How I am valuing REGN
REGN possesses the most promising pipeline in all of biotech today. Normally, I would be wildly enthusiastic about the long-term trajectory of the company except for the following caveat; the current ownership stake by SNY. I highly suspect over the course of the next few years, REGN will become a wholly-owned subsidiary of SNY similar to Genzyme. The following caveat from a recent SNY conference call yields some clues.
So, when you look at these two drugs, Sarilumab and Dupilumab, what you're seeing is the beginning of a franchise in immunology. And our strategic intent is to build that franchise, that specialty franchise, under the Sanofi-Genzyme business unit under David Meeker. The speaker is Elias Zerhouni, Sanofi SA - President, Global R&D from the recent Cowen conference. - Transcript courtesy of the Sentieo platform
The typical takeout in the biotech sector is based on a multiple of peak sales, typically in the 4-5 times range. Using the figures shown above ($5 billion for Eylea, $4 billion for Dupilumab, $2 each for Praluent and Sarilumab) yields $13 billion in peak sales. I am assigning a zero value to the pipeline to err on the side of caution. I am assigning a takeout multiple of five times peak sales for a total market cap of $65 billion. Based on the current number of shares outstanding, my target price for REGN is $637 per share, a hefty 50%+ premium from the current quote. Interestingly, the shares traded slightly below this range this past summer.

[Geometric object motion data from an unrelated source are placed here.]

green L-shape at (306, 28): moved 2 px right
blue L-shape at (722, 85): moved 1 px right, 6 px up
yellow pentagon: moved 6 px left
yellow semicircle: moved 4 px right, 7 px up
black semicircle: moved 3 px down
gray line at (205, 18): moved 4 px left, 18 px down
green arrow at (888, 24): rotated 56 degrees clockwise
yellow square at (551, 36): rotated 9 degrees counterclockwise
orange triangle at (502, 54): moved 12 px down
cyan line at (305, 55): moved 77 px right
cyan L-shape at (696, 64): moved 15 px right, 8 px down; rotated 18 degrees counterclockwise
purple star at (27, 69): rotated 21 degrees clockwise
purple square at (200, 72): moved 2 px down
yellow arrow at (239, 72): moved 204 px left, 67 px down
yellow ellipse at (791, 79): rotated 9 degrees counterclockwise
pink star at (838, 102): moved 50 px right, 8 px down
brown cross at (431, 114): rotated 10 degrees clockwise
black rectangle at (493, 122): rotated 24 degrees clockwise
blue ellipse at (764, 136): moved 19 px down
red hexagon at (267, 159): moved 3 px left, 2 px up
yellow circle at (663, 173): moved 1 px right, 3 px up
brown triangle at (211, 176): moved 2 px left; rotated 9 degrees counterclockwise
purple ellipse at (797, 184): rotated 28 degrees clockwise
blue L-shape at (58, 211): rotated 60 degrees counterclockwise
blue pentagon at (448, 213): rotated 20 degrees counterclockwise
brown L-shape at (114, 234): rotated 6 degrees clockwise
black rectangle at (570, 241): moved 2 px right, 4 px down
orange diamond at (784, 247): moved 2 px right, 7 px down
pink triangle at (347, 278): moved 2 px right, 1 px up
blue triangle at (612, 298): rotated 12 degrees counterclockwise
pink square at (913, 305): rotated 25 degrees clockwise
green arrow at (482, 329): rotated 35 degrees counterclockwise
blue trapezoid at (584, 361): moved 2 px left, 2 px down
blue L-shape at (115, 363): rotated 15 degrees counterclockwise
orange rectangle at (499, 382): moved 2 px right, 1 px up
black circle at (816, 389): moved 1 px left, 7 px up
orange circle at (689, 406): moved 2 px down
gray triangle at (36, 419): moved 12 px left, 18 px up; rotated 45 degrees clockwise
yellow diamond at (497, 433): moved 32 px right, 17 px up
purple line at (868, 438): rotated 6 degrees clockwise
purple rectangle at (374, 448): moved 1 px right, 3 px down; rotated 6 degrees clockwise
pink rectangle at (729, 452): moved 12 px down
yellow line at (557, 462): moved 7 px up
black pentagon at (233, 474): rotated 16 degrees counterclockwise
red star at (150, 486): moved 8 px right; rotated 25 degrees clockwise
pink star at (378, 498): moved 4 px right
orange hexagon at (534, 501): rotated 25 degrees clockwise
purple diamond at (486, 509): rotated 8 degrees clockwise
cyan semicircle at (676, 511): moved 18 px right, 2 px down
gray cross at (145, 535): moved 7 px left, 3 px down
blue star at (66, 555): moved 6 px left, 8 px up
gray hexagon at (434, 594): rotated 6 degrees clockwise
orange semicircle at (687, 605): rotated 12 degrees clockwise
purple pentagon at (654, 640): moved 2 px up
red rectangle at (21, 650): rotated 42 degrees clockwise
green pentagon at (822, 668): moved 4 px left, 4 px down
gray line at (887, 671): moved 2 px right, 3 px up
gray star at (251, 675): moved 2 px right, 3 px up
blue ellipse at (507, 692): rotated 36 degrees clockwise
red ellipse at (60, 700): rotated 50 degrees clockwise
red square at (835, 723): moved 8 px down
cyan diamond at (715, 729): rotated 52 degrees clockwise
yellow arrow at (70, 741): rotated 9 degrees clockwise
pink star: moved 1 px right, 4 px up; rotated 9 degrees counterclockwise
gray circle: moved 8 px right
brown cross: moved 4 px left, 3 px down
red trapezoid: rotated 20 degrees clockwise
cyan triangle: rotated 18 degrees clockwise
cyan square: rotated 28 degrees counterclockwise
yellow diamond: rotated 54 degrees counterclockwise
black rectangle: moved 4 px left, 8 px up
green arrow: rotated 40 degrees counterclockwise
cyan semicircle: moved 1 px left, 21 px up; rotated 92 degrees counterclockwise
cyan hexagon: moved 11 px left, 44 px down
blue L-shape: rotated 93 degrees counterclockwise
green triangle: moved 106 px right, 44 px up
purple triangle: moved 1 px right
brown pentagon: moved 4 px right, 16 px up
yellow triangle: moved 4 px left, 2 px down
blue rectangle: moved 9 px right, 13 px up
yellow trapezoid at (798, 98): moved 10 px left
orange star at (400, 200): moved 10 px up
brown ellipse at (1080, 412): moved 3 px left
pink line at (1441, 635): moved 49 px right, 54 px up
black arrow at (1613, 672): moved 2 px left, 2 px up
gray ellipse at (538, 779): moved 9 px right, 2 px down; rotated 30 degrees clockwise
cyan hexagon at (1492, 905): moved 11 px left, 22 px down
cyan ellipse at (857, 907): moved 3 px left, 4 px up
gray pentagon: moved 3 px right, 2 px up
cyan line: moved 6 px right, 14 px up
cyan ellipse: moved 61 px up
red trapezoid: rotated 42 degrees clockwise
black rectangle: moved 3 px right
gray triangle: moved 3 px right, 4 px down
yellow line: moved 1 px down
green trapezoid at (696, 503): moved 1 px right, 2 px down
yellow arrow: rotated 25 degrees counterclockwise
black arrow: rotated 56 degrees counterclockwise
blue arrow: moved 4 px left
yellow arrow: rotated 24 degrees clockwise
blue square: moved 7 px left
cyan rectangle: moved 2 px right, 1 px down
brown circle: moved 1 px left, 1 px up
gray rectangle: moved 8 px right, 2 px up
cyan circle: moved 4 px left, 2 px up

The healthcare sector is lagging the overall market this year with notable weakness in the biotech sector. Growth is currently out of favor with high-yield defensive names outperforming. Now is a great time to enter into REGN with the expectations of outsized gains as the decade progresses. REGN is a long-term hold in a similar mold to Google (NASDAQ:GOOG) (NASDAQ:GOOGL), Visa (NYSE:V) and Apple (NASDAQ:AAPL). You can purchase shares today at the same price as the Oct./Nov. 2014 time frame well before Praluent was approved and now Sarilumab. REGN EV/EBITDA is currently slightly below 20, yet the number is expected to dip to 16 next year. To give further context to the numbers, REGN traded at an EV/EBITDA level of 40-50 last year.
Investors are always reminded that before making any investment, you should do your own proper due diligence on any name directly or indirectly mentioned in this article. Investors should also consider seeking advice from a broker or financial adviser before making any investment decisions. Any material in this article should be considered general information, and not relied on as a formal investment recommendation.
Disclosure: I am/we are long REGN, GILD, ABBV.
I wrote this article myself, and it expresses my own opinions. I am not receiving compensation for it (other than from Seeking Alpha). I have no business relationship with any company whose stock is mentioned in this article.